Seems to fail about 1/5 times it runs.

Skipped on net-next, failing on 4.9, 5.4, but not on 4.19. Unclear why.

Understanding What is Going On

Using https://jenkins.cilium.io/job/cilium-master-k8s-1.23-kernel-5.4/3366/ and
ipsec-flake.zip

Let's take a shortcut and check the IPsec error counters first. Many issues with IPsec arise that way:

$ grep -v "0$" bugtool-cilium-*/cmd/cat--proc-net-xfrm_stat.md 
bugtool-cilium-665vh/cmd/cat--proc-net-xfrm_stat.md:XfrmInNoPols            	5

Jackpot! The issue is a missing XFRM policy somehow.

From test-output.log:

time="2022-11-11T01:17:11Z" level=error msg="Error executing command 'kubectl exec -n 202211110116k8sdatapathconfigtransparentencryptiondirectrouting testclient-84dnc -- ping -W 5 -c 5 10.0.0.117'" error="exit status 1"
cmd: "kubectl exec -n 202211110116k8sdatapathconfigtransparentencryptiondirectrouting testclient-84dnc -- ping -W 5 -c 5 10.0.0.117" exitCode: 1 duration: 9.194782591s stdout:
PING 10.0.0.117 (10.0.0.117) 56(84) bytes of data.

--- 10.0.0.117 ping statistics ---
5 packets transmitted, 0 received, 100% packet loss, time 4091ms


err:
exit status 1
stderr:
command terminated with exit code 1

FAIL: Connectivity test between nodes failed

The Jenkins output has kubectl get pods -o wide --all-namespaces which tells us that the client is on k8s1 with IP 10.0.1.188, whereas the server (IP 10.0.0.117 above) is on k8s2 with name testds-f6dbm.
The non-zero error counter was for bugtool-cilium-665vh which is from k8s1. Thus, the failure is for the reply traffic as it enters k8s1.

Tracing the Packets

Let's trace the packet from the Linux state we collected.

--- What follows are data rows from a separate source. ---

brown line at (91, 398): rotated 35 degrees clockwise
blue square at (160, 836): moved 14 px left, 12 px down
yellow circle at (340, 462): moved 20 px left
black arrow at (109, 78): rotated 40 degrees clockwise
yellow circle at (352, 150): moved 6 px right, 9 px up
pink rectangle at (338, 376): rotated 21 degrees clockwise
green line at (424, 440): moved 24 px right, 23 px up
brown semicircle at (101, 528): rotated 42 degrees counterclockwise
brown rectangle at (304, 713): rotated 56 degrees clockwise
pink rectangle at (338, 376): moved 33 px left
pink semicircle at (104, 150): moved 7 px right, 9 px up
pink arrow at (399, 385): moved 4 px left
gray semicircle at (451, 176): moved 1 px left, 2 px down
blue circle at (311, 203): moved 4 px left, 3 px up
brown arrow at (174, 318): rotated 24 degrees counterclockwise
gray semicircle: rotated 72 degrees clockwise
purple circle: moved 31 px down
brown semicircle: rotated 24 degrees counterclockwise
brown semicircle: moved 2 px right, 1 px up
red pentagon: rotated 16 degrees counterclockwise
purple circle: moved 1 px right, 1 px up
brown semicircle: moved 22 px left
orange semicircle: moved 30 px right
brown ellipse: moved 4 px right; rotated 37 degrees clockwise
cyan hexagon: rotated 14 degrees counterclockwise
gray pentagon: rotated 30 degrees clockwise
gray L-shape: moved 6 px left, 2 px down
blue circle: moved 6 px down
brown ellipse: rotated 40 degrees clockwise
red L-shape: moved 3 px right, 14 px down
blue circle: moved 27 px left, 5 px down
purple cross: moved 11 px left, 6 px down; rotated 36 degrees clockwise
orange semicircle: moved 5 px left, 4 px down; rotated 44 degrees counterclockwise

The reply packet is 10.0.0.117 -> 10.0.1.188, leaving from k8s2.
First, check the IPsec key in use according to k8s2's ipcache:

$ git grep 10.0.1.188/32 bugtool-cilium-xnmwz/cmd/cilium-bpf-ipcache-list.md
bugtool-cilium-xnmwz/cmd/cilium-bpf-ipcache-list.md:10.0.1.188/32                             identity=1706 encryptkey=6 tunnelendpoint=192.168.56.11

We're using the IPsec key corresponding to SPI 6. (edited)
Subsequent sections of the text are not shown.